Re: [doc] User Manual Suggestion

[Date Prev][Date Next][Thread Prev][Thread Next][Date Index][Thread Index]

 



On 2009.05.02 13:36:35 -0500, Michael Witten wrote:
> 2009/5/2 Björn Steinbrink <B.Steinbrink@xxxxxx>:
> >> As I've stated: "address", "pointer", and "handle" are an analogy to
> >> terminology that has been around for ages. In fact, another name for
> >> "pointer" is "reference".
> >
> > AFAIK a pointer is just one kind of reference. C++ references are
> > another kind...
> 
> Actually, a C++ reference is a pointer with restrictions (AFAIK).

I'm not really aware of what the C++ standard says about it, but from a
usage point of view, they're IMHO different enough to consider them as
truly different types of references.

> > And there are probably plenty of examples where you could apply that
> > analogy, yet nobody (I know) does. Arrays, database tables, ...
> 
> Well, this terminology is certainly used with arrays in C, because
> array elements can be accessed with pointers.

But when you apply the analogy, then the array is the memory, and an
integer is an address and an index variable is a pointer.

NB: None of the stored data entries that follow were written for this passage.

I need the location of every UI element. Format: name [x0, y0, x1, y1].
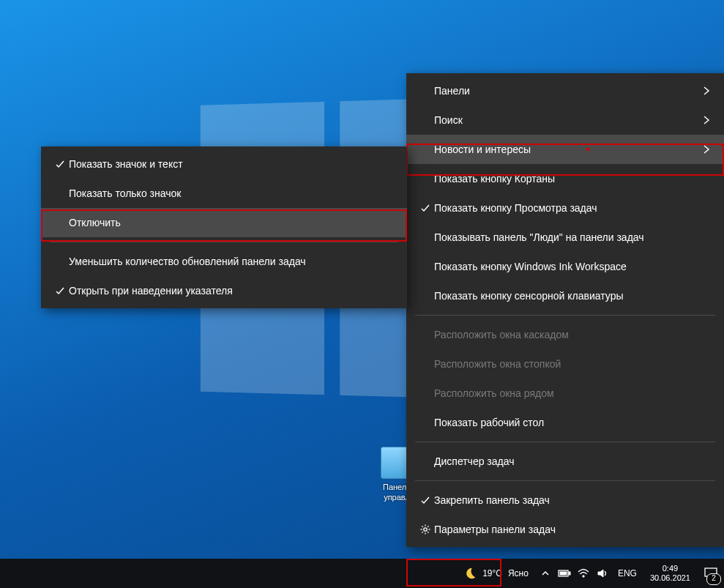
menu-item-news-and-interests[interactable]: Новости и интересы	[406, 135, 724, 164]
menu-item-label: Закрепить панель задач	[434, 494, 714, 506]
menu-separator	[415, 480, 715, 481]
news-and-interests-submenu: Показать значок и текст Показать только …	[41, 146, 407, 308]
menu-item-show-ink-workspace[interactable]: Показать кнопку Windows Ink Workspace	[406, 252, 724, 281]
menu-item-label: Панели	[434, 85, 699, 97]
menu-item-label: Показать кнопку сенсорной клавиатуры	[434, 290, 714, 302]
submenu-item-show-icon-and-text[interactable]: Показать значок и текст	[41, 149, 407, 179]
check-icon	[417, 203, 434, 213]
language-indicator[interactable]: ENG	[612, 568, 643, 578]
gear-icon	[417, 524, 434, 535]
menu-separator	[415, 442, 715, 442]
menu-item-show-task-view-button[interactable]: Показать кнопку Просмотра задач	[406, 193, 724, 223]
menu-item-label: Расположить окна каскадом	[434, 329, 714, 340]
menu-item-label: Параметры панели задач	[434, 524, 714, 535]
menu-item-label: Показать кнопку Кортаны	[434, 173, 714, 185]
menu-separator	[50, 242, 398, 242]
chevron-right-icon	[699, 144, 714, 155]
menu-item-show-desktop[interactable]: Показать рабочий стол	[406, 408, 724, 437]
taskbar-weather-widget[interactable]: 19°C Ясно	[456, 559, 536, 588]
action-center-button[interactable]: 2	[698, 559, 724, 588]
chevron-right-icon	[699, 86, 714, 96]
menu-item-taskbar-settings[interactable]: Параметры панели задач	[406, 515, 724, 544]
menu-item-label: Показать кнопку Просмотра задач	[434, 202, 714, 214]
check-icon	[51, 286, 69, 296]
menu-item-task-manager[interactable]: Диспетчер задач	[406, 447, 724, 476]
chevron-right-icon	[699, 115, 714, 125]
menu-item-label: Открыть при наведении указателя	[69, 285, 397, 297]
svg-point-4	[583, 576, 584, 577]
notification-badge: 2	[706, 573, 721, 585]
weather-condition: Ясно	[508, 568, 529, 578]
menu-item-label: Показать только значок	[69, 187, 397, 199]
taskbar[interactable]: 19°C Ясно ENG 0:49 30.06.2021 2	[0, 559, 724, 588]
menu-item-show-touch-keyboard[interactable]: Показать кнопку сенсорной клавиатуры	[406, 281, 724, 310]
svg-rect-3	[560, 572, 567, 575]
taskbar-clock[interactable]: 0:49 30.06.2021	[643, 564, 698, 583]
svg-point-0	[424, 528, 427, 531]
clock-date: 30.06.2021	[650, 573, 690, 583]
menu-item-label: Расположить окна рядом	[434, 387, 714, 399]
check-icon	[51, 159, 69, 169]
menu-item-label: Показать значок и текст	[69, 158, 397, 170]
menu-separator	[415, 315, 715, 316]
wifi-icon[interactable]	[574, 559, 593, 588]
menu-item-label: Расположить окна стопкой	[434, 358, 714, 370]
menu-item-label: Показать рабочий стол	[434, 417, 714, 428]
submenu-item-show-icon-only[interactable]: Показать только значок	[41, 179, 407, 208]
submenu-item-open-on-hover[interactable]: Открыть при наведении указателя	[41, 276, 407, 305]
menu-item-label: Поиск	[434, 114, 699, 126]
menu-item-label: Уменьшить количество обновлений панели з…	[69, 256, 397, 267]
menu-item-label: Новости и интересы	[434, 144, 699, 155]
menu-item-label: Показывать панель "Люди" на панели задач	[434, 231, 714, 243]
submenu-item-turn-off[interactable]: Отключить	[41, 208, 407, 237]
svg-rect-2	[569, 572, 570, 575]
annotation-dot	[586, 148, 589, 151]
menu-item-cascade-windows: Расположить окна каскадом	[406, 320, 724, 349]
clock-time: 0:49	[650, 564, 690, 573]
menu-item-stack-windows: Расположить окна стопкой	[406, 349, 724, 379]
weather-temperature: 19°C	[482, 568, 502, 578]
taskbar-context-menu: Панели Поиск Новости и интересы Показать…	[406, 73, 724, 547]
menu-item-side-by-side-windows: Расположить окна рядом	[406, 379, 724, 408]
submenu-item-reduce-updates[interactable]: Уменьшить количество обновлений панели з…	[41, 247, 407, 276]
menu-item-search[interactable]: Поиск	[406, 105, 724, 135]
menu-item-lock-taskbar[interactable]: Закрепить панель задач	[406, 485, 724, 515]
battery-icon[interactable]	[555, 559, 574, 588]
volume-icon[interactable]	[593, 559, 612, 588]
tray-chevron-up-icon[interactable]	[536, 559, 555, 588]
moon-icon	[463, 567, 477, 580]
menu-item-label: Диспетчер задач	[434, 455, 714, 467]
menu-item-label: Показать кнопку Windows Ink Workspace	[434, 261, 714, 272]
menu-item-show-people-bar[interactable]: Показывать панель "Люди" на панели задач	[406, 223, 724, 252]
menu-item-label: Отключить	[69, 217, 397, 228]
menu-item-show-cortana-button[interactable]: Показать кнопку Кортаны	[406, 164, 724, 193]
desktop[interactable]: Панель управл Панели Поиск Новости и инт…	[0, 0, 724, 559]
menu-item-toolbars[interactable]: Панели	[406, 76, 724, 105]
check-icon	[417, 495, 434, 505]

> Also, databases use a much different scheme for addressing information
> than does memory.

I don't see any inherent problem in saying that the primary key
determines the address of a row. (It just gets funny when you have a
table schema without a primary key *g*)

> > And "memory" usually means "RAM" to me, not "WORM"-memory (well,
> > actually, you can also delete and then rewrite, but not modify).
> 
> Well, I don't see how Random Access Memory really conflicts. One
> certainly can access objects in the object memory/store randomly. The
> main difference is that the computer store is addressed by location,
> wheras the git store is addressed by content.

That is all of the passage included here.